The central bank governor of host Japan said the U.S. debt crisis may be discussed at the G7 gathering, adding the group must stand ready to respond to any market repercussions.
“I have faith U.S. authorities will do their best to prevent it from happening,” Kazuo Ueda told reporters on Thursday, when asked about the chance of the United States defaulting on its debt.
“The immediate fallout is something U.S. authorities would have to deal with. But (the G7 group) will likely scrutinise the situation … and respond as needed,” he said, adding that Japanese authorities were watching developments closely.
Treasury Secretary Janet Yellen was expected to face questions from her G7 counterparts, meeting in the Japanese city of Niigata, on how Washington intends to prevent turbulence in financial markets, already jittery after the recent failure of three U.S. regional banks and strains in Europe.
“A default would threaten the gains that we’ve worked so hard to make over the past few years in our pandemic recovery. And it would spark a global downturn that would set us back much further,” Yellen said in Niigata on Thursday.
President Joe Biden has signalled the chance of cancelling his trip to next week’s G7 summit if the debt standoff is not solved in time, warning that failure to quickly to raise the limit on the government’s permitted borrowing from the current $31.4 trillion could throw the U.S. economy into recession.
The U.S. debt crisis is a headache for Japan, which is this year’s G7 chair and the world’s biggest holder of U.S. debt.
“The G7 won’t be able to come up with a solution for what is a purely domestic and political U.S. problem, though the group could reaffirm its resolve to cooperate in stabilising markets in the worse-case scenario,” said Takahide Kiuchi, an analyst at Nomura Research Institute.

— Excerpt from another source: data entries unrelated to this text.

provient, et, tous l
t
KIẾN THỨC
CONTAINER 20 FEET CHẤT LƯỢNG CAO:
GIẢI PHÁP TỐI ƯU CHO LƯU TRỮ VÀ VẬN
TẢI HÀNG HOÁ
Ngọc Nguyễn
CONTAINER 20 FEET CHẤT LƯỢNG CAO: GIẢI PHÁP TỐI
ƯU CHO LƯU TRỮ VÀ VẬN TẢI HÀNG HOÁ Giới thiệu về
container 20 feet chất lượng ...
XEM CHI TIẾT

“Washington is solely responsible to get this fixed. But when things go wrong, all the other countries bear the brunt.”
GLOBAL OUTLOOK DAMPENS
The G7 finance chiefs meet at a time when aggressive U.S. and European monetary tightening begin to weigh on global growth and stoke fears of financial instability.
After the recent failure of several U.S. banks, the G7 will discuss ways to strengthen the global financial system and combat risks of digital bank runs, Japanese officials say.
Simmering U.S.-China tensions also cloud the outlook for the global economy that is already under pressure from signs of weakness in the world’s second-largest economy China.
Yellen told a news conference that Washington had been considering the chance of imposing restrictions on outbound investment to China to counter its “economic coercion” against other countries.
The United States hoped to discuss the idea with its G7 allies at this week’s meeting, she added.
Signs that China’s post-COVID recovery may be flagging are clouding policymakers’ hopes that a rebound in the country’s demand would underpin global growth. China’s consumer prices rose at the slowest pace in more than two years in April, while factory gate deflation deepened, data showed on Thursday,
Other key themes to be discussed at the G7 finance gathering include steps to prevent Russia from circumventing sanctions over its invasion of Ukraine, and diversifying supply chains away from China through partnerships with low- and middle-income nations.
Among other issues, Brazilian Finance Minister Fernando Haddad told reporters after a meeting with Yellen that he had expressed serious concerns that Argentina’s economic challenges could usher in an extremist government. He said Argentina needed the assistance of the International Monetary Fund. The United States is the largest shareholder in the global lender.
DEBT BATTLE
Past U.S. debt ceiling fights have typically ended with a hastily arranged agreement in the final hours of negotiations, avoiding an unprecedented default.
In 2011, the scramble prompted the first downgrade of the top-notch U.S. credit rating. Veterans of that battle warn the current situation is riskier because political divides have widened.
Back then, the G7 finance leaders said in a statement that they were “committed to addressing the tensions stemming from the current challenges on our fiscal deficits, debt and growth.”